Auch alle Räume des Versorgungshauses wurden von Adolf Ignaz adaptierte. Als dann die Insassen des Altenheims in das neue Versorgungshaus in der Währinger Straße übersiedelt wurden, war er endgültig Herr im gesamten Gebäudekomplex. Dieser wurde von der Landstraßer Hauptstraße, dem Rennweg und der Viehmarktgasse begrenzt, wozu noch Lagerkeller in der Schlachthausgasse 39 – 41 und an der Ecke zur Paulusgasse gehörten. Die Brauerei unterschied sich trotzdem von den anderen Wiener Brauereien, weil sie nicht als solche gebaut, sondern erst langsam für industrielle Zwecke adaptiert worden war. Dabei wurde neben dem gesamten Baumbestand auch die gotische Markuskapelle, die aber bereits seit 1784 entweiht war, zerstört. An der Stelle der Kapelle wurde das neue Verwaltungsgebäude errichtet, die ehemalige Gruft wurde stark erweitert und zum „Hausbierkeller“ umgebaut. Die Kapelle wurde einige Jahrzehnte später in sehr ähnlicher Form einige hundert Meter entfernt wieder im Mautner´schen Kinderspital (Elisabeth-Kapelle) aufgebaut.
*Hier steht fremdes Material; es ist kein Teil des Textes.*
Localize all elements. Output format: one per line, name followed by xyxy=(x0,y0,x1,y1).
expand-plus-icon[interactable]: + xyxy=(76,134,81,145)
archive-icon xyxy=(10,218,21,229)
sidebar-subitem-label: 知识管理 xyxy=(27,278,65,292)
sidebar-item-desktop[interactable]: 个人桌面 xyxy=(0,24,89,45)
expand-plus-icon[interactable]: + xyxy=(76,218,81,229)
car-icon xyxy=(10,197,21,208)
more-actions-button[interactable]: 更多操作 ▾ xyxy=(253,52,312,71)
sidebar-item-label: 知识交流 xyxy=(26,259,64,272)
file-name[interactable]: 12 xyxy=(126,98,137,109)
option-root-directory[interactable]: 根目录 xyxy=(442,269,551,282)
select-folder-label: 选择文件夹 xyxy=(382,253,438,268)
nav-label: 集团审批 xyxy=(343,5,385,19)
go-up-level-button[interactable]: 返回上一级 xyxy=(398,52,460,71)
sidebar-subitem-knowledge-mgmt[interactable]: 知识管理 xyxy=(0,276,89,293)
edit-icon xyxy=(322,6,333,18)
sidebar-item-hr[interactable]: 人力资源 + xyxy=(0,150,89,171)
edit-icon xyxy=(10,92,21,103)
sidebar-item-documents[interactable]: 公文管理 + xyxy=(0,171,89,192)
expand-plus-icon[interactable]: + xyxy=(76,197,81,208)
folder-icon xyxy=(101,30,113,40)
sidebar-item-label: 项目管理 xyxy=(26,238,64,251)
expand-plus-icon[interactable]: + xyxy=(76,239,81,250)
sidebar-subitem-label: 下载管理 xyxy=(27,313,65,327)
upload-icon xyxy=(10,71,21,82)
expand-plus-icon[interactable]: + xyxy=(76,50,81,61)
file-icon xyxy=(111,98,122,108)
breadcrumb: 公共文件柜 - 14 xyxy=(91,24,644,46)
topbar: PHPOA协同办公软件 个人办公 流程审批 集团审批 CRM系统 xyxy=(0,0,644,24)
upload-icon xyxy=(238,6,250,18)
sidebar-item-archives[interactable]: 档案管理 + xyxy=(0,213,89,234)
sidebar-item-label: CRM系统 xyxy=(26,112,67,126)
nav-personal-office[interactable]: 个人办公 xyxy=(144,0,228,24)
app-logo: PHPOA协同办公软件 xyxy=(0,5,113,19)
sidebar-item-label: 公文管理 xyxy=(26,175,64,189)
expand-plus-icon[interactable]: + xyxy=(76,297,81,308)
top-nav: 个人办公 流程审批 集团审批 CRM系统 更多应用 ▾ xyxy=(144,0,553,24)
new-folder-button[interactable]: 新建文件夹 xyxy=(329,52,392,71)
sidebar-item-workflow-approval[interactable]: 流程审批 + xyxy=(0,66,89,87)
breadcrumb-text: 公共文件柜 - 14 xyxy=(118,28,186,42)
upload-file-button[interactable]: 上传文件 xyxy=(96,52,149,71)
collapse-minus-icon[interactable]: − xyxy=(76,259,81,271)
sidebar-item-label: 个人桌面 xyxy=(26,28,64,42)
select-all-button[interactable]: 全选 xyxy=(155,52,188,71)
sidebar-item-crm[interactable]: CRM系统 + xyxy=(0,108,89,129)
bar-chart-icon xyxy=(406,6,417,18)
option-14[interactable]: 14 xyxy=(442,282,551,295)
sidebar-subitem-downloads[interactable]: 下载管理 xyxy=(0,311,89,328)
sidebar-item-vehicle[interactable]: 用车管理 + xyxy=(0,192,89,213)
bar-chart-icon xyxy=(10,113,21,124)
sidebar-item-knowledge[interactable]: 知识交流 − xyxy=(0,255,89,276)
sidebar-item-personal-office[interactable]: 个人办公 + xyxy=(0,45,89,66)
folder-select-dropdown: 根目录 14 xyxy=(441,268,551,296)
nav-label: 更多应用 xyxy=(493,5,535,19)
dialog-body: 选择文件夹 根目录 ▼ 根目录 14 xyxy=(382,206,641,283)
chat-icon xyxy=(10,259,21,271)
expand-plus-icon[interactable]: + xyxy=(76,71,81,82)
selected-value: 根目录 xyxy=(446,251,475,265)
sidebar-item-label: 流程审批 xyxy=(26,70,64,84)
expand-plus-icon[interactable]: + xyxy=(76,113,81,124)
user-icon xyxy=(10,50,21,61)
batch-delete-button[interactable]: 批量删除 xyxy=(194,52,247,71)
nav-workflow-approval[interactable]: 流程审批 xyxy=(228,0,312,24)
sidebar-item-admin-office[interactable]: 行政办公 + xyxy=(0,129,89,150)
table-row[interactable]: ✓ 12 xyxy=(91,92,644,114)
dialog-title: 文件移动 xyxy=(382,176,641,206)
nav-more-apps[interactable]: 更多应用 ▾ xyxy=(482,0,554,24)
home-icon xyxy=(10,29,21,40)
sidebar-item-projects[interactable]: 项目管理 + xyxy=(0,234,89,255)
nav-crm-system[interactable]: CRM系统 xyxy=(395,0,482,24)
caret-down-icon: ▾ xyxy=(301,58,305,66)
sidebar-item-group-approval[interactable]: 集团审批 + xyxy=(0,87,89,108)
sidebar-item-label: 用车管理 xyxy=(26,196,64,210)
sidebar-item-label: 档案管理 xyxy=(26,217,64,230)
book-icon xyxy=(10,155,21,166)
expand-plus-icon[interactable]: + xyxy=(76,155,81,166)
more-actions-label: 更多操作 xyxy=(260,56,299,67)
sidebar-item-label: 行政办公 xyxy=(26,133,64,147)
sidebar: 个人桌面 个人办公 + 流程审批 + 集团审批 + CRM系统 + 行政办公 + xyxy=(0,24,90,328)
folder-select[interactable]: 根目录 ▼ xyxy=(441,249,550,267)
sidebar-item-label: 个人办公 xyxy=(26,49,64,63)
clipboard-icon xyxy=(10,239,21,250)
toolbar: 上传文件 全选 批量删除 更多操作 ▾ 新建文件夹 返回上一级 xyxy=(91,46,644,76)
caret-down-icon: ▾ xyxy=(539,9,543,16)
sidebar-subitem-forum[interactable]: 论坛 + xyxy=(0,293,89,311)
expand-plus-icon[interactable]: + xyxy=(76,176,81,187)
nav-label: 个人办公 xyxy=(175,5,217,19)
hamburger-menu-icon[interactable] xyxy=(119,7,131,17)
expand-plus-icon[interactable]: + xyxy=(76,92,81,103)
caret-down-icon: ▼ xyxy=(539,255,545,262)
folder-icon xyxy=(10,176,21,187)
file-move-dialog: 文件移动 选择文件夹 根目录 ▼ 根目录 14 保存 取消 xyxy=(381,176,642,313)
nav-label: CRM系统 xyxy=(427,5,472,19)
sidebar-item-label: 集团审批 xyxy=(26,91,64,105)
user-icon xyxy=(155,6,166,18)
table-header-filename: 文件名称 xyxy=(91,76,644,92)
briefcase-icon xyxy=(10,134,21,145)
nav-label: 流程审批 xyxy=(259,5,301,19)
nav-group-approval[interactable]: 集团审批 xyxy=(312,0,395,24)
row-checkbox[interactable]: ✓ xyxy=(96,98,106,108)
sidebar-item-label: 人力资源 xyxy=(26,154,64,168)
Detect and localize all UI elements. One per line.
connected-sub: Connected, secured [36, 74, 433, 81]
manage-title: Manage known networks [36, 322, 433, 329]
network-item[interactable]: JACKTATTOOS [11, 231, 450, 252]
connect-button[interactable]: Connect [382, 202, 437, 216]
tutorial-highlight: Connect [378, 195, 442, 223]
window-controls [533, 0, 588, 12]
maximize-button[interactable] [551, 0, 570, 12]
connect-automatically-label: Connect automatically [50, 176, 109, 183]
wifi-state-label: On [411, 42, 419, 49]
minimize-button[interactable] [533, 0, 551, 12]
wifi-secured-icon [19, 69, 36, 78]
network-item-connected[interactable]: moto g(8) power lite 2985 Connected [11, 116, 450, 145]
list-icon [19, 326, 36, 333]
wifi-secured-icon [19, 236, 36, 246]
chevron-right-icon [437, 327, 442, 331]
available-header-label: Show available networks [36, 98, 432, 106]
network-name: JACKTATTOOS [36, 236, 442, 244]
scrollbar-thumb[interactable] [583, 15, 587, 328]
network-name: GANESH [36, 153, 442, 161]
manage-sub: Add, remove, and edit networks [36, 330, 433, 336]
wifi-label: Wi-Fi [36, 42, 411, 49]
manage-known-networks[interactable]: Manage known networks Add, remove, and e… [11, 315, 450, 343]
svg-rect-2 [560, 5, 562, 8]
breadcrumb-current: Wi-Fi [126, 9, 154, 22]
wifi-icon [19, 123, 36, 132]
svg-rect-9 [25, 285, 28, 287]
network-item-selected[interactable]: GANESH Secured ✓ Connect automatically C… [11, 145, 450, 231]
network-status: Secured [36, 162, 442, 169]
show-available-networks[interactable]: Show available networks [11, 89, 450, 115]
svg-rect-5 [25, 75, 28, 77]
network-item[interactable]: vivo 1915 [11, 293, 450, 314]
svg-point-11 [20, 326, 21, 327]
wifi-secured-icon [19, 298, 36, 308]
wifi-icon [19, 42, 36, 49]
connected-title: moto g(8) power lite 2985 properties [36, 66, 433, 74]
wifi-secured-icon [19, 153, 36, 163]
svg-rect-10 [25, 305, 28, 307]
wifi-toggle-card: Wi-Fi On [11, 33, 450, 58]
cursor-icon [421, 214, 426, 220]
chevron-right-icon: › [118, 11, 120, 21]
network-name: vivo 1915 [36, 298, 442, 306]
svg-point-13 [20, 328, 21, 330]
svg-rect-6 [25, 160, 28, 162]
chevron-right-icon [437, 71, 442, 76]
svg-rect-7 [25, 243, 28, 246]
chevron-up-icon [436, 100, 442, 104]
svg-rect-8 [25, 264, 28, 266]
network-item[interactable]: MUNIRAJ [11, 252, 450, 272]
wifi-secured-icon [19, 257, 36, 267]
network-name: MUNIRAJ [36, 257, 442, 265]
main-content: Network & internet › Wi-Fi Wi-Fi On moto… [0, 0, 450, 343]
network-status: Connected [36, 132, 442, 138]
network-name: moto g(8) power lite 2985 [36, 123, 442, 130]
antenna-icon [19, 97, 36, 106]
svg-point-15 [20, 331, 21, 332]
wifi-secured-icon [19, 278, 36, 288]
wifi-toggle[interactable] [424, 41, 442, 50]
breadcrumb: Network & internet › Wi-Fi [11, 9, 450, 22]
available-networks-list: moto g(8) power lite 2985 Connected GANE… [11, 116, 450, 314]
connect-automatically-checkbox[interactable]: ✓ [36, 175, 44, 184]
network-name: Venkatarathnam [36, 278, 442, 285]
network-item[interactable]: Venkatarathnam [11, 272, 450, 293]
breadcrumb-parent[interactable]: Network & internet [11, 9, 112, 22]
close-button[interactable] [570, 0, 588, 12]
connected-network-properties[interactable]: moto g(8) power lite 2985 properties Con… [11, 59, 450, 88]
Der alte Spitalsgarten diente als Stallung, Zimmermanns- und Tischlerwerkstätten, die Hausböden des alten Pfründnerhauses als Malztennen und Malzdörren und um Raum zu gewinnen, wurden mehrere Häuser niedergerissen.
Das Geld für den Kauf und Ausbau der Gebäude stammte zu einem großen Teil nicht aus der Bierproduktion, sondern aus der Hefeerzeugung.